Dougherty calls for compassion

By Duke Staff

Lost in the stress of finals week was a sensible, encouraging email from Duquesne President Charles Dougherty calling on the university community to stand beside its Muslim students and faculty.

Dougherty’s email, sent Tuesday, addressed the growing disrespect and bigotry toward U.S. Muslims in the wake of the Nov. 13 terrorist attacks in Paris and last week’s massacre in San Bernardino, California.

The Duquesne president wrote that it would be a “mistake of monumental proportions” to assume that the root cause of the recent terror attacks is the religion of Islam itself. Instead, he wrote, most mass killings are motivated by “deep psychiatric alienations or racism on the part of the killers,” such as the Charleston church shooting in June, which had no connection to Islam.

Dougherty’s call for respect and acceptance in such a volatile time is responsible and important.
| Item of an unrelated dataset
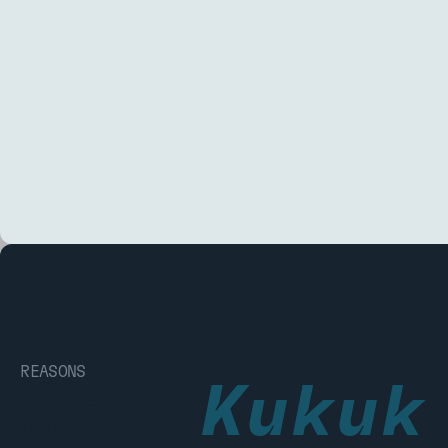
REASONS
Why
Kukuk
His message is a reminder that the recent terrorist attacks are no excuse for bigotry and xenophobia.

Dougherty wrote that the mainstream religion of Islam teaches peace, and that Pope Francis has called Muslims and Christians “brothers and sisters.”

“As a Catholic university, we can hardly do less,” Dougherty added.
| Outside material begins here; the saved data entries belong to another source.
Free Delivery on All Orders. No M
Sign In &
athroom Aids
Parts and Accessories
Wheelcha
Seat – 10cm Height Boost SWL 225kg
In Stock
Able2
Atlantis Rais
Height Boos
He concluded by urging the Duquesne community to continue to support its Muslim students and faculty, who have long been valued members of the university. To turn on them, he wrote, would be “shamefully un-American.”

Unfortunately, fear has drowned out any sensibility in America. Republican presidential candidate Donald Trump – called “a bigot without foreign policy experience” by the New York Times on Tuesday – proposed a ban on all Muslims entering the U.S.

Jerry Falwell Jr., the president of Liberty University, a Christian school in Virginia, responded to the San Bernardino shooting by urging his students this week to carry guns on campus, but with prejudiced overtones.

“I’ve always thought if more good people had concealed-carry permits, then we could end those Muslims before they walked in and killed us,” Falwell said.

Duquesne is lucky to have a president on the right side of this divisive conversation (although, really, it shouldn’t even be a conversation.) Comments that promote intolerance are dangerous to our society, and, as Dougherty wrote, “play right into the real enemy’s hands by reinforcing the lie they spread that no one can be a true Muslim and a loyal citizen of any Western secular society.”

For a university president to make such a declarative statement on behalf of his institution is reassuring, and should serve as a source of pride for students. For Dougherty – who has at times been perceived as someone out of touch with students – this should be applauded.